從這個關於狹義相對論長度收縮效應的認識過程筆者得到的教訓是,作為學習者要習慣懷疑,要找到對具體學問細節負責的那個人,要到大的知識體系中推導驗證所學內容。此外,作為作者,寫書時一定要主動提醒讀者去懷疑。

若有一天見到了那些無所用心的所謂相對論作者,包括寫了《相對論少年版》的我自己,我想用《天下無賊》裡的那句臺詞跟他們打招呼:“ you should say sorry to me! ”

參考文獻

1。George Gamow, Mr。 Tompkins in wonderland, Cambridge University Press (1962)。

2。George Gamow, Russell Stannard, The New World of Mr。 Tompkins, Cambridge University Press (1999)。

3。曹則賢,《相對論少年版》,科學出版社(2020)。

4。Anton Lampa, Wie erscheint nach der Relativittstheorie ein bewegter Stab einem ruhenden Beobachter, Zeitschrift fur Physik 27, 138-148 (1924)。

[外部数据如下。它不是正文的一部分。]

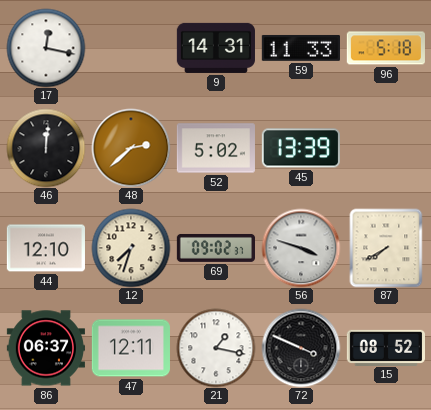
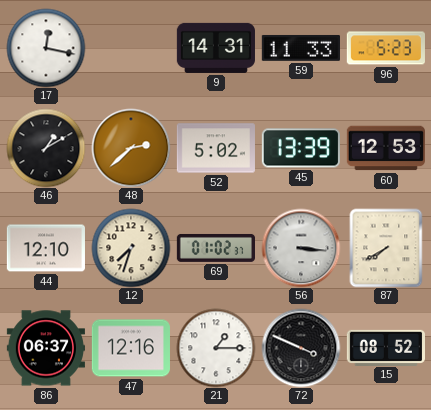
96: 5:18 -> 5:23
46: 12:01 -> 1:10
60: none -> 12:53
69: 09:02 -> 01:02
56: 3:48 -> 3:16
47: 12:11 -> 12:16
21: 1:17 -> 1:15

5。James Terrell, Invisibility of the Lorentz Contraction, Physical Review 116(4), 1041–1045(1959)。

6。 Victor F。 Weisskopf, The visual appearance of rapidly moving objects, Physics Today13(9), 24 (1960)。

7。 Roger Penrose, The apparent shape of a relativistically moving sphere, Proc。 Cam。 Phil。 Soc。 55, 137-139(1959)。

8。 David Appell, The invisibility of length contraction, Phys。 World 32(8), 41-45(2019)。

9。 Chris Doran, Anthony Lasenby, Geometric Algebra for physicists, Cambridge University Press (2003)。